As you know, Bruce has been embroiled in trouble since angrily kicking a news photographer in the knee during the lawmaker's very first session at the state Capitol in Denver. The kick came after the photographer took Bruce's picture during a prayer. ("Our father, who art in heaven, hallowed be thy ouch.")
Nine days later, as of our deadline for this paper, the leaders of our state House still were debating how to punish Bruce. Finally,on Thursday, they voted 62-1 (no, Bruce wasn't the one; he wasn't allowed to vote) to censure him, something that never had happened in the Legislature's history.
So, after watching the lawmakers follow their usual habit of moving with tortoise-like speed, let's review some of what we've learned:
If you listen to Republicans in El Paso County, the kick was the result of the Rocky Mountain News photographer intentionally placing his knee in front of Bruce's shoe just as the lawmaker was having an attack of that restless legs syndrome we've been seeing on TV ads.

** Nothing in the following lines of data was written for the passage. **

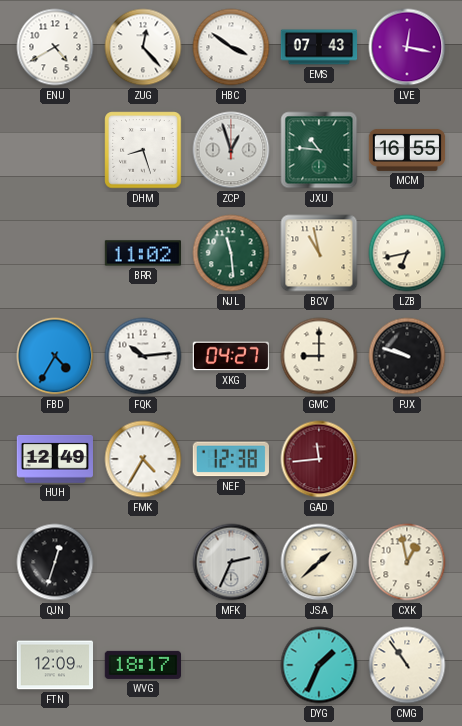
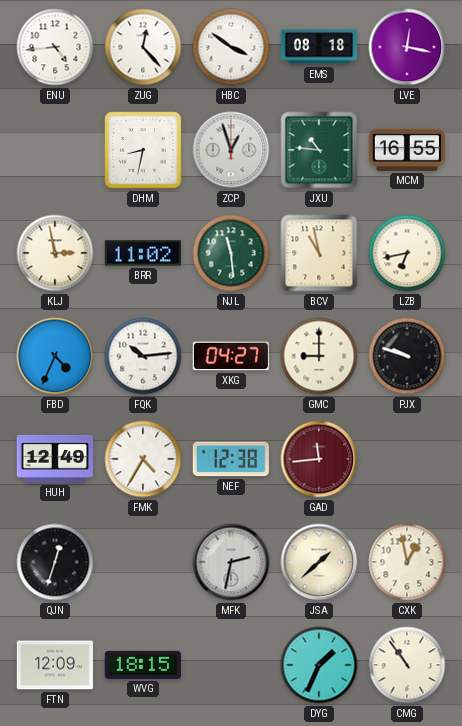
ENU: 4:40 -> 4:44
EMS: 07:43 -> 08:18
DHM: 8:27 -> 8:32
KLJ: none -> 2:58
FBD: 4:35 -> 4:34
MFK: 2:34 -> 2:32
WVG: 18:17 -> 18:15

The county's Republicans who still claim they were not on drugs when they sent the former county commissioner to Denver actually believe the kick was not Bruce's fault. It's a belief deeply rooted in their love of their political party and, of course, the suspected inbreeding that keeps their population up.
Here is an excerpt from an actual letter to the editor by a typical reader of the Gazette, which is hiring Bruce to kick-start its plummeting circulation:
"[Bruce] mirrors the patriots who started this great nation over 200 years ago." Tony Staley
Tony was referring to that moment in American history when, during a debate about the Louisiana Purchase in 1803, Thomas Jefferson kicked Aaron Burr in the knee. (Historians say after he stopped hopping around, Burr pointed out an alleged stain on the president's frilly shirt, and when Jefferson looked down to find it, Burr shoved his finger under the president's nose and flicked it, setting off the War of 1812.)
Another typical Gazette reader, Joanne Runstadler, wrote: "It is the Rocky Mountain News that should apologize ..."
(Footnote: Runstadler is also still waiting for Native Americans to apologize for picking on Gen. George Custer in 1876.)
Bruce himself described the full kick as a "poke" or a "nudge," which changed the thinking of many Coloradans. In a survey last weekend, 98 percent say they would now like to give Bruce a good, swift nudge in the testicles.
Bruce's nudge-poke claim came despite the kick being captured by a TV camera, complete with a loud thwack. Sound analysis experts examined the tape and on Tuesday issued the following finding:
"It is the unmistakable sound of a human kneecap being impacted with moderate to heavy force by a cheap, brown loafer that smells terrible, a shoe likely owned by an aging man who has never been married, a lawmaker, perhaps, who probably spends a lot of time in the bathroom "conducting non-public hearings,' if you know what we mean."
I am just kidding, of course. The experts didn't say anything about the shoe being brown.
Seriously, Workplace Violence Headquarters, a private research firm, says such incidents take place some 1.5 million times each year in offices and other places of work. The company calls punching and kicking "simple assaults," and says the typical offender shows signs that include bullying and having emotional problems.
(To which I, in this specific case, might add: Check. Check.)
And there's this sign:
A loner. Withdrawn. Feels nobody listens to him. Feels picked on.
Bruce tried to do something last summer in that loner department. He flew halfway around the world and conducted a month-long search (unsuccessful, unless you count the startled donkey in Belarus) for a companion, a quest that took him to remote lands such as Kazakhstan and Kyrgyzstan.
And even the most likely of places for Bruce to find a soulmate: Kickistan.